- Supplied information:

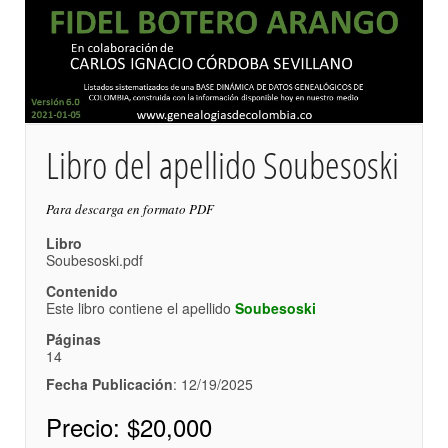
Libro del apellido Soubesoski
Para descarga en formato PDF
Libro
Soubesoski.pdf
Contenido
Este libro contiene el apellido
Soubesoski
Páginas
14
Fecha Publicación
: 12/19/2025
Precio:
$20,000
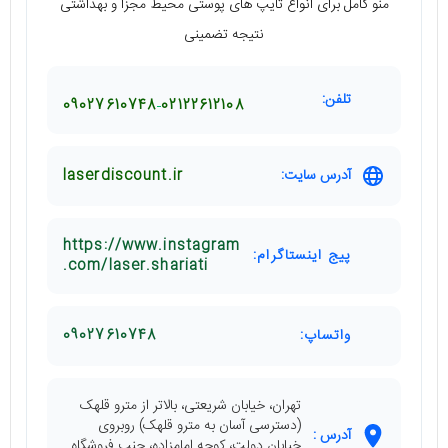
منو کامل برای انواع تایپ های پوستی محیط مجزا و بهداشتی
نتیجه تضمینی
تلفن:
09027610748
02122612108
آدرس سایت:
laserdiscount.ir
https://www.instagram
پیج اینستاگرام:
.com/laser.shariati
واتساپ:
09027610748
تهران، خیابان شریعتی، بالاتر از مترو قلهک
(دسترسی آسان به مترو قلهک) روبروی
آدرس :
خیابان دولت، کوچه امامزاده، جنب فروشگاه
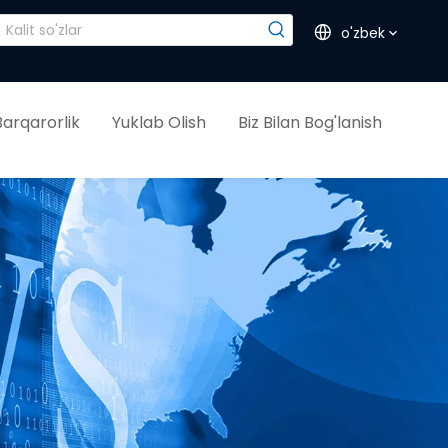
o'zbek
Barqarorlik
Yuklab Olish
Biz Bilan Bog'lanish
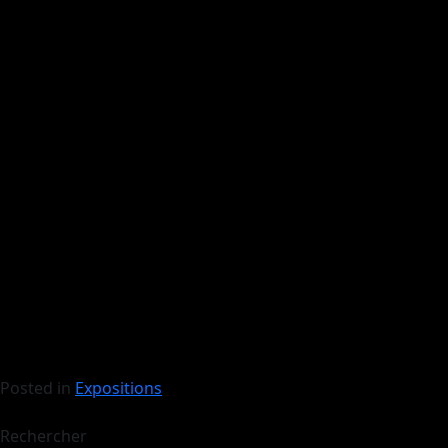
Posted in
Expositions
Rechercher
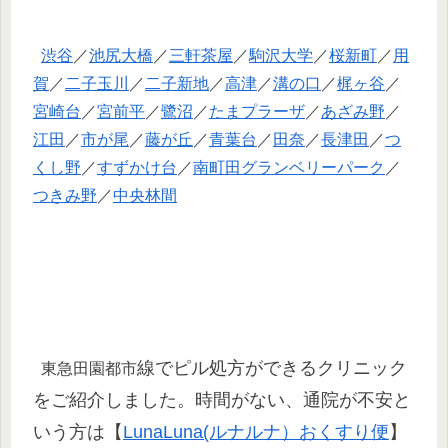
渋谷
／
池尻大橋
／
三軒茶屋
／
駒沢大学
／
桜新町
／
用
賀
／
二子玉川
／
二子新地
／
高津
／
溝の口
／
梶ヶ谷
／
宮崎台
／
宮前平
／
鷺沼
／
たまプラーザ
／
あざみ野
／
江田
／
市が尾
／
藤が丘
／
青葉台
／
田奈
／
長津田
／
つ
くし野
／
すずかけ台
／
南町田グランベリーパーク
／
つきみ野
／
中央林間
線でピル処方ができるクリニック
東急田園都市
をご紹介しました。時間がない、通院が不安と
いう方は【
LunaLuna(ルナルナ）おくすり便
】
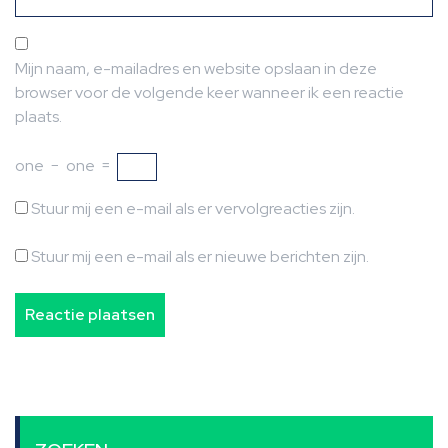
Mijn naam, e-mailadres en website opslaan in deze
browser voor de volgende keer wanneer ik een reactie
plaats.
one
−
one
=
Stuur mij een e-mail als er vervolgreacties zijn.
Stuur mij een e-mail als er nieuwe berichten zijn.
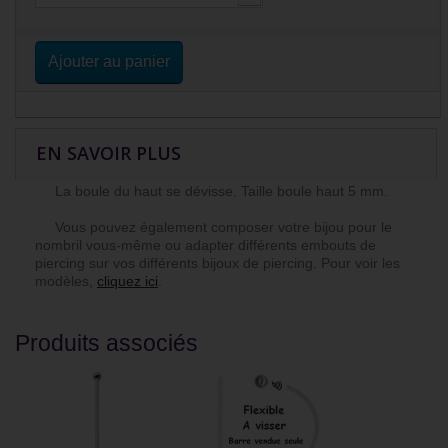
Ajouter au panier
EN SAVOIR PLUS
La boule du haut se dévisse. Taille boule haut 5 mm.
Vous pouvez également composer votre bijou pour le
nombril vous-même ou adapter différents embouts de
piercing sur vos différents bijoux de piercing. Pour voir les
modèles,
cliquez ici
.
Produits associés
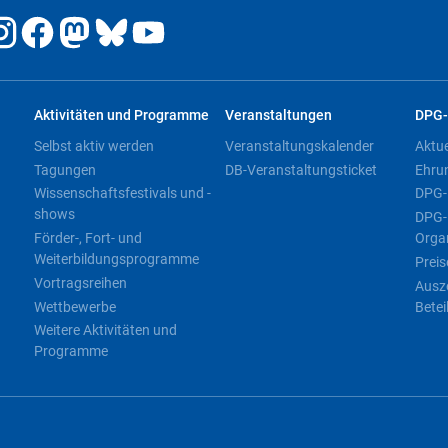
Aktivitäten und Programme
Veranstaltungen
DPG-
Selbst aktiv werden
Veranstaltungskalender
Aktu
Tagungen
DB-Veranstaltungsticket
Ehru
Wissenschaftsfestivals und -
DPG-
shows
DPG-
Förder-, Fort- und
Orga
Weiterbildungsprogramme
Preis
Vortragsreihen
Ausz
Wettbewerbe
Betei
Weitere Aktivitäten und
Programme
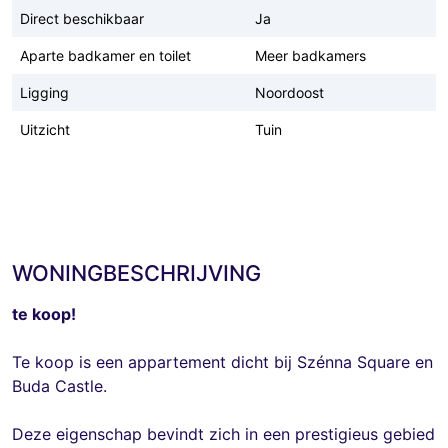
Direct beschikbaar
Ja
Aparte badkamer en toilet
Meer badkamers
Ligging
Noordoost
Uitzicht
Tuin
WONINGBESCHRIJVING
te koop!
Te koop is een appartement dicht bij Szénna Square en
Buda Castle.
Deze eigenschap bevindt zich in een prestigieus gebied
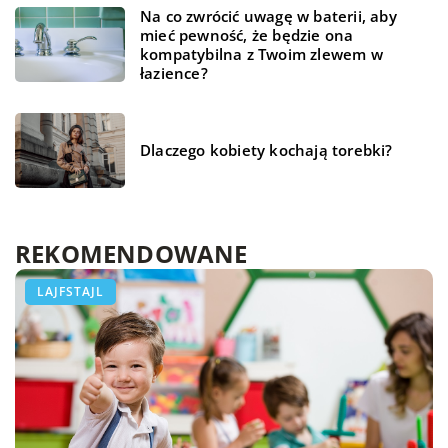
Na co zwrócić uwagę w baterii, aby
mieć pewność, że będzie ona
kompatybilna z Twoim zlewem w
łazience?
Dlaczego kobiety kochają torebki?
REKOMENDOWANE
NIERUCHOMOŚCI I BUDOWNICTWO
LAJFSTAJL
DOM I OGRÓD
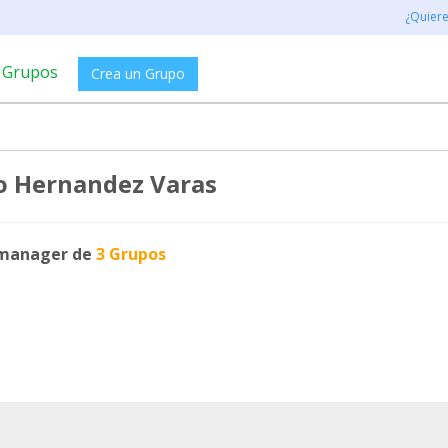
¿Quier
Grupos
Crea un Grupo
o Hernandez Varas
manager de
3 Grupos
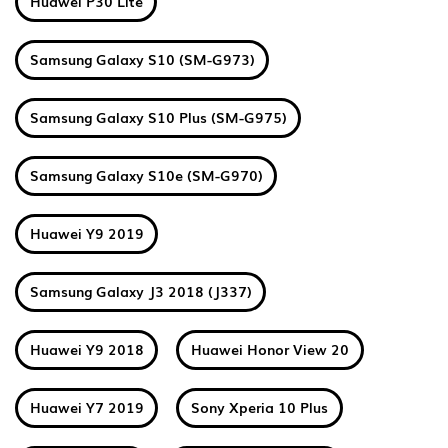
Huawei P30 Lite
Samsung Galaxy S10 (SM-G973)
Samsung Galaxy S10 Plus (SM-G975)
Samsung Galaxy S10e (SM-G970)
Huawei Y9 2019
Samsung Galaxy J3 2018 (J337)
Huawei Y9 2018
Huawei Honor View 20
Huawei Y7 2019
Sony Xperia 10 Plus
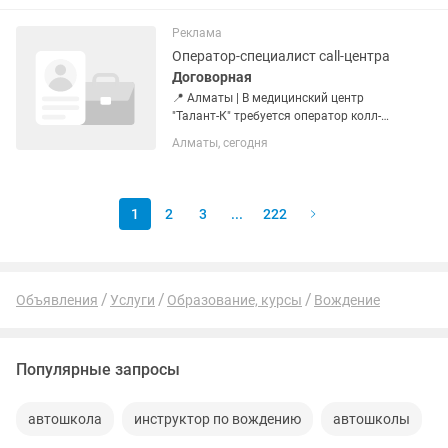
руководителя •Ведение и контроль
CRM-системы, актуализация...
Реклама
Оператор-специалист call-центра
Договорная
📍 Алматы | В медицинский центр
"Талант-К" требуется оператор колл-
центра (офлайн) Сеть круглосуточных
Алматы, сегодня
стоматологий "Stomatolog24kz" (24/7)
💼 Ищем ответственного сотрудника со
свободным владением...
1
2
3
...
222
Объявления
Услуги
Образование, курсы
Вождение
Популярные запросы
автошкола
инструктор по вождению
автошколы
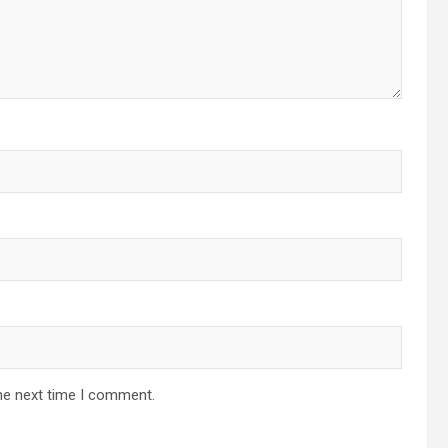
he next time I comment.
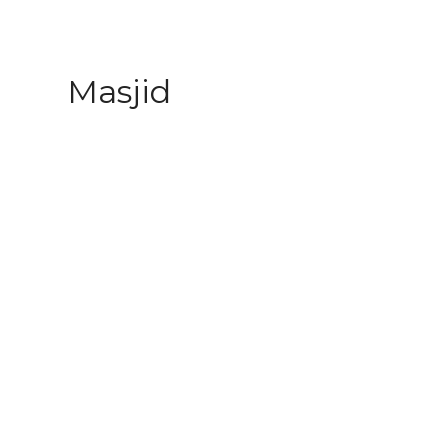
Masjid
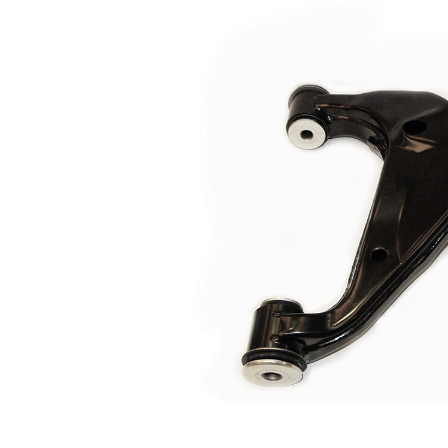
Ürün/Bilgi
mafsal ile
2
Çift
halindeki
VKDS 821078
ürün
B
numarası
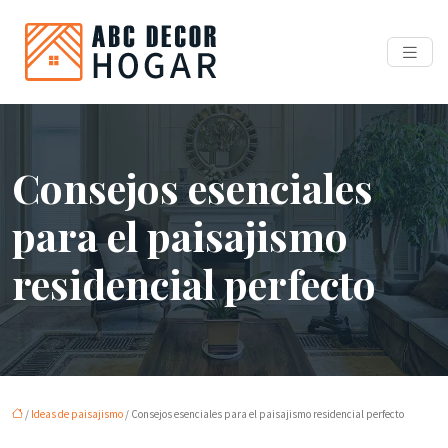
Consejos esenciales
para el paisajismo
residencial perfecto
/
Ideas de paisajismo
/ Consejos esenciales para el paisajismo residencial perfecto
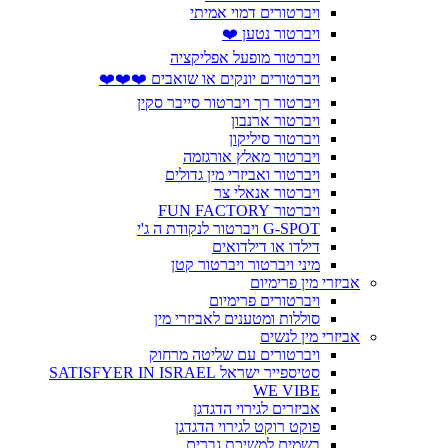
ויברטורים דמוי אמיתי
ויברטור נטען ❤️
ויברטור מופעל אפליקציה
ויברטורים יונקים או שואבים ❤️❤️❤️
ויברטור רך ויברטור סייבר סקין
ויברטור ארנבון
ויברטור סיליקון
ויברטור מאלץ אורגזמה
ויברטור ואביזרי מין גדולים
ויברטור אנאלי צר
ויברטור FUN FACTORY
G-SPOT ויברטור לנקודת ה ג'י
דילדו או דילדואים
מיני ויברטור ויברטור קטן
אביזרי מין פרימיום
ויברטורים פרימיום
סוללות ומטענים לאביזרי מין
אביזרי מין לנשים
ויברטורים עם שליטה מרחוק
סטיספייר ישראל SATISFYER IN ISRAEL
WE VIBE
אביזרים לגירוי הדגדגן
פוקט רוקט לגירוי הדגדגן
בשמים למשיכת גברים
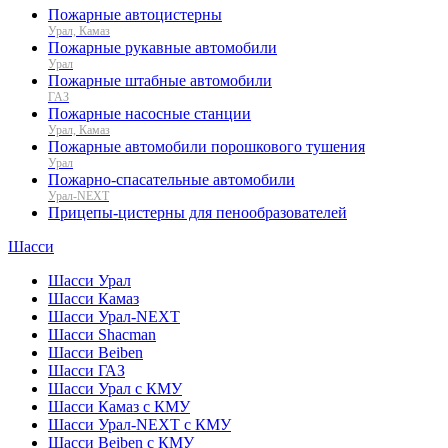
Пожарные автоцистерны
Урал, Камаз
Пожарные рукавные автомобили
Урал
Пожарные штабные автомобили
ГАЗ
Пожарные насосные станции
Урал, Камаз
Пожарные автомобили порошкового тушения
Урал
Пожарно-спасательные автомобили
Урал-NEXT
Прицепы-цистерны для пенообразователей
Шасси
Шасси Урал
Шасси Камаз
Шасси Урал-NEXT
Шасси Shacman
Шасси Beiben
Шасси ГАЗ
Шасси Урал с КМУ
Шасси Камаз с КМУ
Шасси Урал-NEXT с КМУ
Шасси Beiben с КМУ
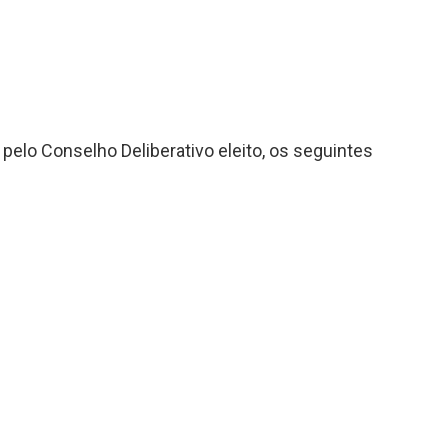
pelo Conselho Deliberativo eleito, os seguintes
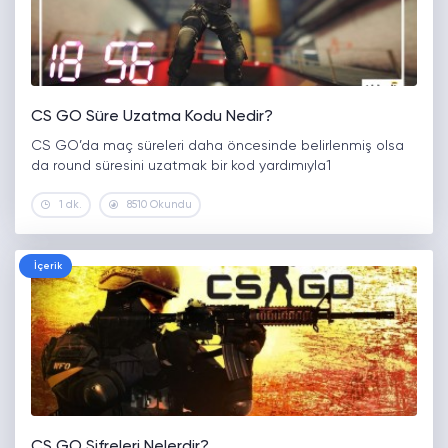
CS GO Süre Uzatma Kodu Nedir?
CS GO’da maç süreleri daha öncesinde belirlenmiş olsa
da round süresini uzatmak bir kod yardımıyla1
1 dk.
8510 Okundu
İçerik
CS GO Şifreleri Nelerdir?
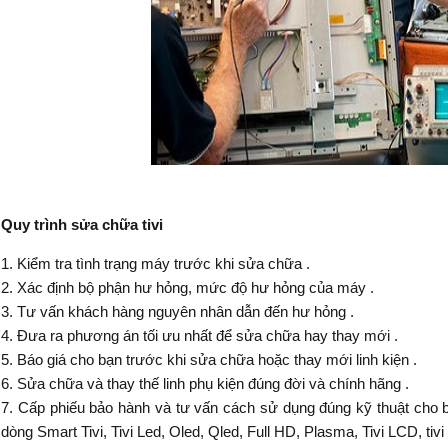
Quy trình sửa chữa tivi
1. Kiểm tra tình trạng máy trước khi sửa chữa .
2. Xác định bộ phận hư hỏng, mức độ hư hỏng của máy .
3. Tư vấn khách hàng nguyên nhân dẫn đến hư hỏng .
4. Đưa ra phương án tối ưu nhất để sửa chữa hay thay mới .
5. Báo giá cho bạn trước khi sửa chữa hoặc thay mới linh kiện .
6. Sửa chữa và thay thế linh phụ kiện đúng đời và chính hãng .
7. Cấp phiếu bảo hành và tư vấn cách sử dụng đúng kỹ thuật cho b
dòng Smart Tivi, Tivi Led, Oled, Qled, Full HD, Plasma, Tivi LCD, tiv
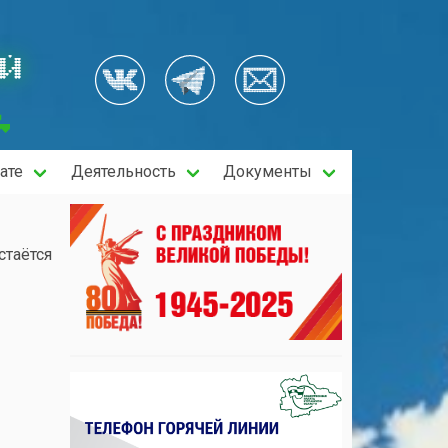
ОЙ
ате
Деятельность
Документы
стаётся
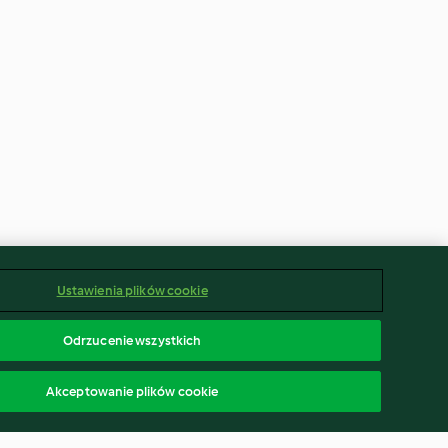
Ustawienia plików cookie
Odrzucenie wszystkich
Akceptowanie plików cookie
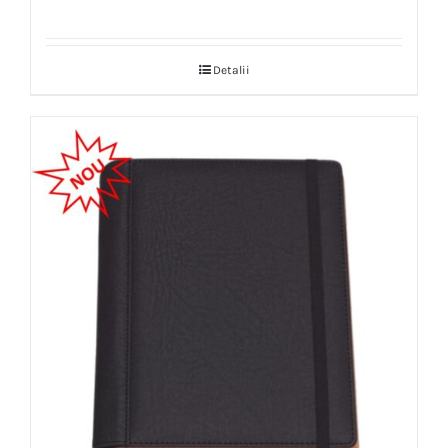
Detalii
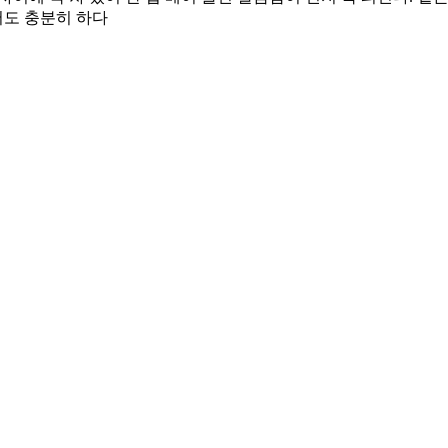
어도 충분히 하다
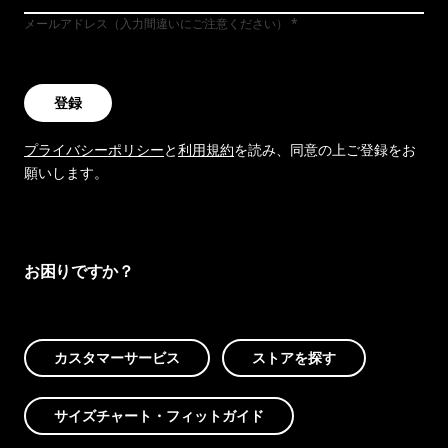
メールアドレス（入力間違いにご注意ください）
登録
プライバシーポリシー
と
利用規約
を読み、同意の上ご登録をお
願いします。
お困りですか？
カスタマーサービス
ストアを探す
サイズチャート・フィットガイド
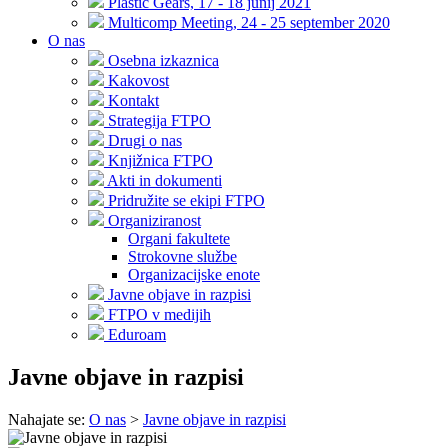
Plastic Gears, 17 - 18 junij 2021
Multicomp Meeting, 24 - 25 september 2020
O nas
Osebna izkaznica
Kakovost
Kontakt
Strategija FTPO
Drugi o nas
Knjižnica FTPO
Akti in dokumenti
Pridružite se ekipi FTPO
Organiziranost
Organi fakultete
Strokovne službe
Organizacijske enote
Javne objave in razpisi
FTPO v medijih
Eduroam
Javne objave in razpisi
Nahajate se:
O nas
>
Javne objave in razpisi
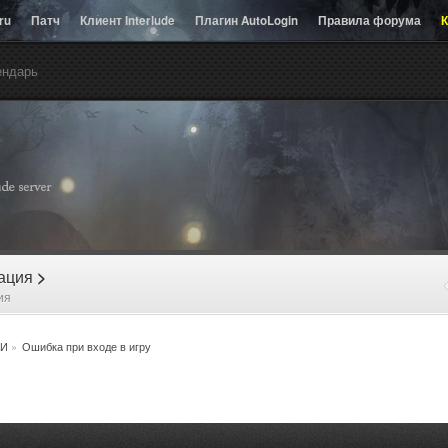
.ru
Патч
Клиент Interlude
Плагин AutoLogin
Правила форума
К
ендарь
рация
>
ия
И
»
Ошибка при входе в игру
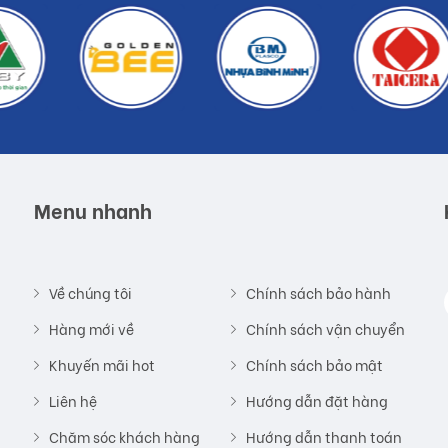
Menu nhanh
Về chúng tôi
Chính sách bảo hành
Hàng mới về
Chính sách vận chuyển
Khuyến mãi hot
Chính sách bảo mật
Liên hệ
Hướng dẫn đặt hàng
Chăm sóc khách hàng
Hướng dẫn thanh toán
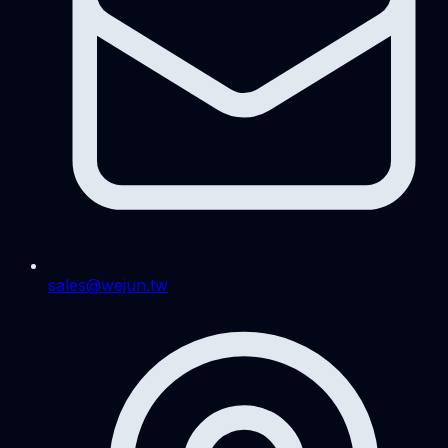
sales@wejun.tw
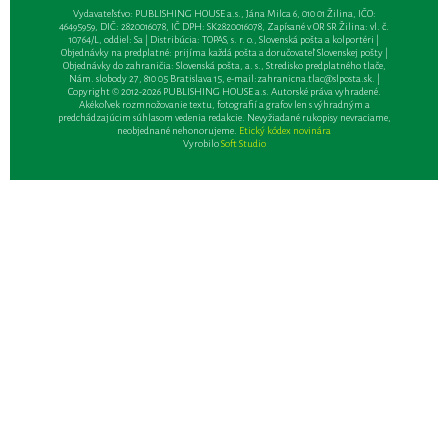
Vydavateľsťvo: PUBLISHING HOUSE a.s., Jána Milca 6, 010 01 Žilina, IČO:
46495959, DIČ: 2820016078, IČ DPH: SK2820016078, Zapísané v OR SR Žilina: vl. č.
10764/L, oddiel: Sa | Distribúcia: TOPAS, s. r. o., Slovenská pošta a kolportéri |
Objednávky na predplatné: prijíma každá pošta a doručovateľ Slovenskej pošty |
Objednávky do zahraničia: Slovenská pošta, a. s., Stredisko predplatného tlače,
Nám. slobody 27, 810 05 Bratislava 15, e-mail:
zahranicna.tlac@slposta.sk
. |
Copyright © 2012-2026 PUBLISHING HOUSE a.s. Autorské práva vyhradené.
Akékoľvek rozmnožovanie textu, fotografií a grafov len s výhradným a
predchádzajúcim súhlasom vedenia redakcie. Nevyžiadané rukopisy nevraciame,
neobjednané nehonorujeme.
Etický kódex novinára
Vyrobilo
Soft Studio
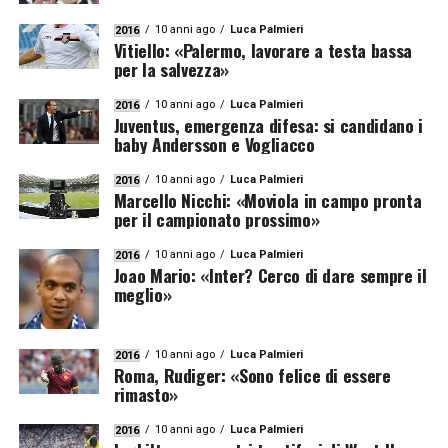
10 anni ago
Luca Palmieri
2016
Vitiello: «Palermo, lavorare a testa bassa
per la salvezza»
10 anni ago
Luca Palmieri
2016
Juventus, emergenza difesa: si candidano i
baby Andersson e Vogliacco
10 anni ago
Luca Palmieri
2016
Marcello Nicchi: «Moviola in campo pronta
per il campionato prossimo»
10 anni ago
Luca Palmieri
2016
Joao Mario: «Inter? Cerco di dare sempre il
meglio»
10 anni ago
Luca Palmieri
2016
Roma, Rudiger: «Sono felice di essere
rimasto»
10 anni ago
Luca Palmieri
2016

- What is required:
Only one number is expected: the count of lines in the entries holding the string "trước".

- Final answer:
2